Fast forward to now - 2015.  Mom is in assisted living and has dementia.  I took her for the day on Saturday and she is in a clear decline.  She is angry and hostile to the management where she lives but I know she is frightened about what is going on within her.

I am really torn as to what my role is?  I know her so well and past experience dictates that she will take anything I can/will give.  I have run out of work leave more than once with hospitalizations in the past ten years.  When my brothers and I pleaded with her to hire a care giver for her home I heard her indignantly tell a friend that the idea was ludicrous - this was what we were there for.  All three of us live over an hour away.  She can be very vindictive.  Several years ago (while hospitalized) she went down a list of resentments for actions she would never forgive people for.  "I will never forgive so and so for saying this... ."

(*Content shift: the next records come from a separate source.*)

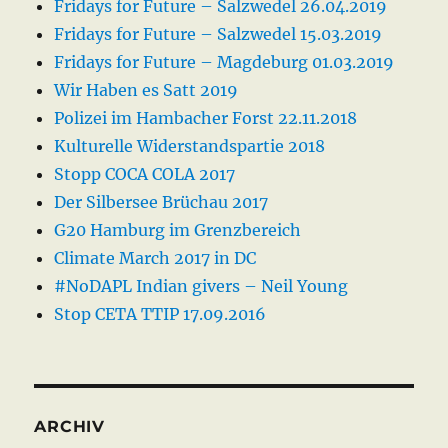
Fridays for Future – Salzwedel 26.04.2019
Fridays for Future – Salzwedel 15.03.2019
Fridays for Future – Magdeburg 01.03.2019
Wir Haben es Satt 2019
Polizei im Hambacher Forst 22.11.2018
Kulturelle Widerstandspartie 2018
Stopp COCA COLA 2017
Der Silbersee Brüchau 2017
G20 Hamburg im Grenzbereich
Climate March 2017 in DC
#NoDAPL Indian givers – Neil Young
Stop CETA TTIP 17.09.2016
ARCHIV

As in the past I want to be the good girl and try and rush in and "fix" her.  I want to put her in a good mood, want to keep out of her way, ANYTHING to keep peace and to make her happy.  However, she is doubly miserable to be around now... .

thanks for listening.

Lost-n-Space

Anyone else have this experience. 


Title: Re: Newbie
Post by: Kwamina on September 10, 2015, 01:21:32 PM
Hi LostnSpace,

Welcome to bpdfamily

Fast forward to now - 2015.  Mom is in assisted living and has dementia.  I took her for the day on Saturday and she is in a clear decline.  She is angry and hostile to the management where she lives but I know she is frightened about what is going on within her.

I am sorry to hear your mother's condition is declining. It becomes clear for your post that in spite of her difficult behavior, you still care for her very much and have also been able to empathize with what is going on with her.

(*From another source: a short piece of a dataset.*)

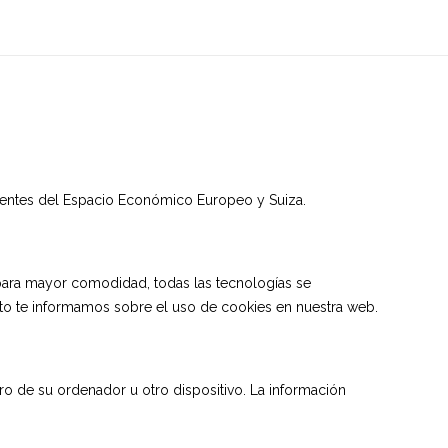
anentes del Espacio Económico Europeo y Suiza.
 (para mayor comodidad, todas las tecnologías se
to te informamos sobre el uso de cookies en nuestra web.
o de su ordenador u otro dispositivo. La información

I think it's good that you put certain boundaries in place so you could become your own person. I understand your desire to want to keep the peace and make her happy. Unfortunately we can't make other people change and feel happy if they don't want to themselves.

We have some articles here that I think you might find interesting given what you've shared in this post:

Was Part of Your Childhood Deprived by Emotional Incest? (https://bpdfamily.com/content/was-part-your-childhood-deprived-emotional-incest)

Fear, Obligation And Guilt: How We Allow Loved Ones To Control Us (https://bpdfamily.com/content/emotional-blackmail-fear-obligation-and-guilt-fog)

Escaping Conflict and the Karpman Drama Triangle (https://bpdfamily.com/content/karpman-drama-triangle)

I think these articles can help you get a better understanding of the relationship dynamics with your mother and what your 'role' is.